The magnetic flux linked with a coil changes with time \( t \) as \( \phi = (8t^2 + 5t + 7) \), where \( t \) is in seconds and \( \phi \) is in Wb. The value of emf induced in the coil at \( t = 4 \) s is:

• A. 32 V
• B. 37 V
• C. 64 V
• D. 69 V

Hint:

To find the induced emf, differentiate the magnetic flux with respect to time. The induced emf is equal to the rate of change of magnetic flux.

Answer 1

The Correct Option is D

Faraday's law of electromagnetic induction quantifies the induced electromotive force (emf) in a coil as: \[ \text{emf} = -\frac{d\phi}{dt} \] Here, \( \phi \) represents the magnetic flux, and \( \frac{d\phi}{dt} \) denotes its rate of change.

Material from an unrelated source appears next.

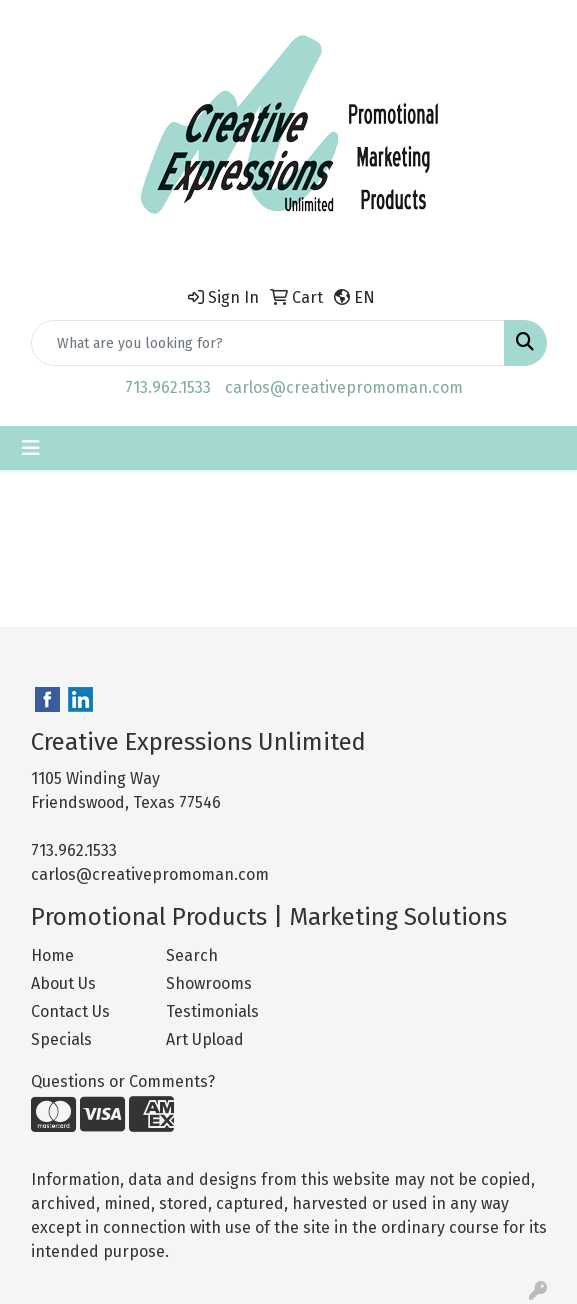  What do you see at coordinates (31, 448) in the screenshot?
I see `[Toggle navigation]` at bounding box center [31, 448].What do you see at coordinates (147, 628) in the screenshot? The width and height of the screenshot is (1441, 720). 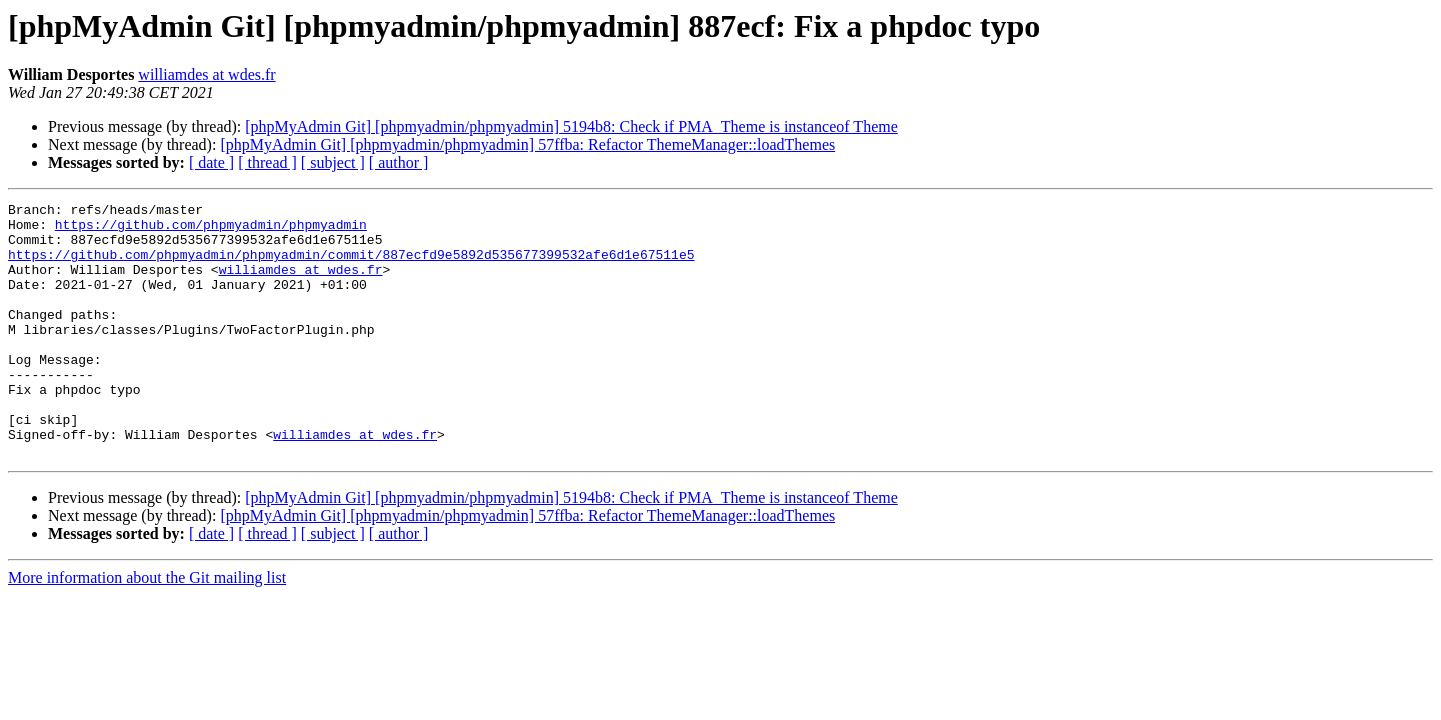 I see `More information about the Git mailing list` at bounding box center [147, 628].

Given the magnetic flux function: \[ \phi = 8t^2 + 5t + 7 \] To determine the induced emf, we differentiate the flux with respect to time \( t \): \[ \frac{d\phi}{dt} = \frac{d}{dt} (8t^2 + 5t + 7) \] Performing the differentiation on each term yields: \[ \frac{d\phi}{dt} = 16t + 5 \] Substituting \( t = 4 \) seconds into this derivative allows us to calculate the induced emf at that specific time: \[ \frac{d\phi}{dt} = 16(4) + 5 = 64 + 5 = 69 \, \text{V} \] Consequently, the induced emf in the coil at \( t = 4 \) s is 69 V, corresponding to option (D).